*Your objective*. Which lines below contain the word "Technologie"? Copy each one.

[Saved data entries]
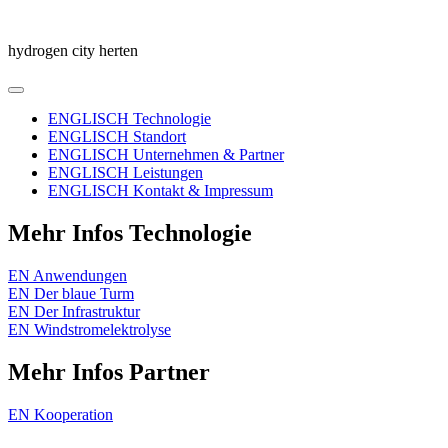
Skip
to
hydrogen city herten
content
Menu
Primary
ENGLISCH Technologie
ENGLISCH Standort
Navigation
ENGLISCH Unternehmen & Partner
ENGLISCH Leistungen
ENGLISCH Kontakt & Impressum
Mehr Infos Technologie
EN Anwendungen
EN Der blaue Turm
EN Der Infrastruktur
EN Windstromelektrolyse
Mehr Infos Partner
EN Kooperation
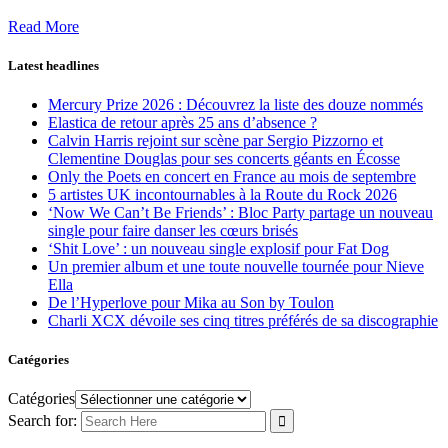
Read More
Latest headlines
Mercury Prize 2026 : Découvrez la liste des douze nommés
Elastica de retour après 25 ans d’absence ?
Calvin Harris rejoint sur scène par Sergio Pizzorno et
Clementine Douglas pour ses concerts géants en Écosse
Only the Poets en concert en France au mois de septembre
5 artistes UK incontournables à la Route du Rock 2026
‘Now We Can’t Be Friends’ : Bloc Party partage un nouveau
single pour faire danser les cœurs brisés
‘Shit Love’ : un nouveau single explosif pour Fat Dog
Un premier album et une toute nouvelle tournée pour Nieve
Ella
De l’Hyperlove pour Mika au Son by Toulon
Charli XCX dévoile ses cinq titres préférés de sa discographie
Catégories
Catégories
Search for:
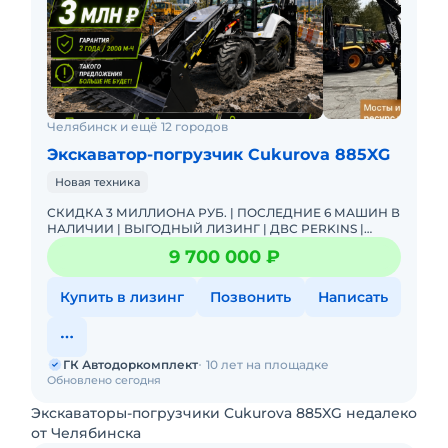
Челябинск и ещё 12 городов
Экскаватор-погрузчик Cukurova 885XG
Новая техника
СКИДКА 3 МИЛЛИОНА РУБ. | ПОСЛЕДНИЕ 6 МАШИН В
НАЛИЧИИ | ВЫГОДНЫЙ ЛИЗИНГ | ДВС PERKINS |
Трансмиссия Carraro | 2 года или 2000 м-ч |
9 700 000 ₽
ОПЛАЧЕННЫЙ НДС | АДК - официа
Купить в лизинг
Позвонить
Написать
ГК Автодоркомплект
10 лет на площадке
Обновлено сегодня
Экскаваторы-погрузчики Cukurova 885XG недалеко
от Челябинска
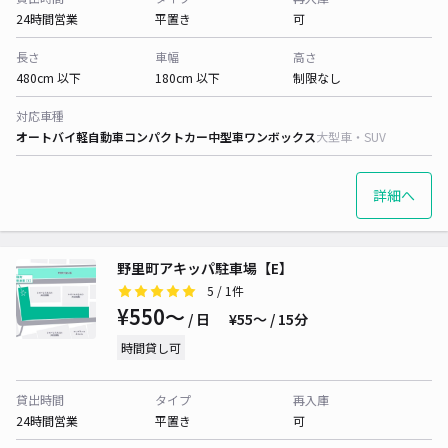
24時間営業
平置き
可
長さ
車幅
高さ
480cm 以下
180cm 以下
制限なし
対応車種
オートバイ
軽自動車
コンパクトカー
中型車
ワンボックス
大型車・SUV
詳細へ
野里町アキッパ駐車場【E】
5
/ 1件
¥550〜
/ 日
¥55〜 / 15分
時間貸し可
貸出時間
タイプ
再入庫
24時間営業
平置き
可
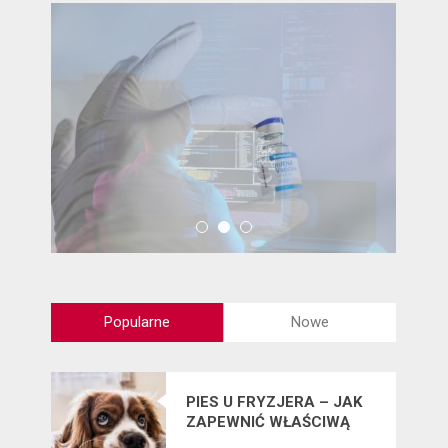
Popularne
Nowe
PIES U FRYZJERA – JAK
ZAPEWNIĆ WŁAŚCIWĄ
PIELĘGNACJĘ SIERŚCI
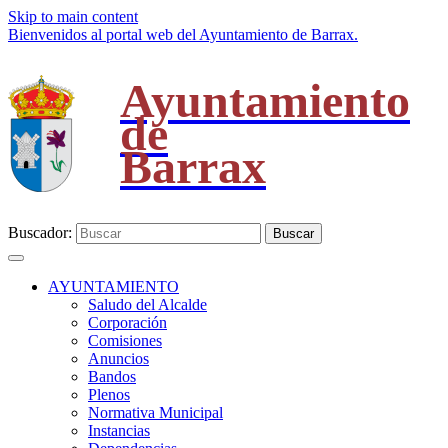
Skip to main content
Bienvenidos al portal web del Ayuntamiento de Barrax.
Ayuntamiento
de
Barrax
Buscador:
Buscar
AYUNTAMIENTO
Saludo del Alcalde
Corporación
Comisiones
Anuncios
Bandos
Plenos
Normativa Municipal
Instancias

*Written reply*.
ENGLISCH Technologie
Mehr Infos Technologie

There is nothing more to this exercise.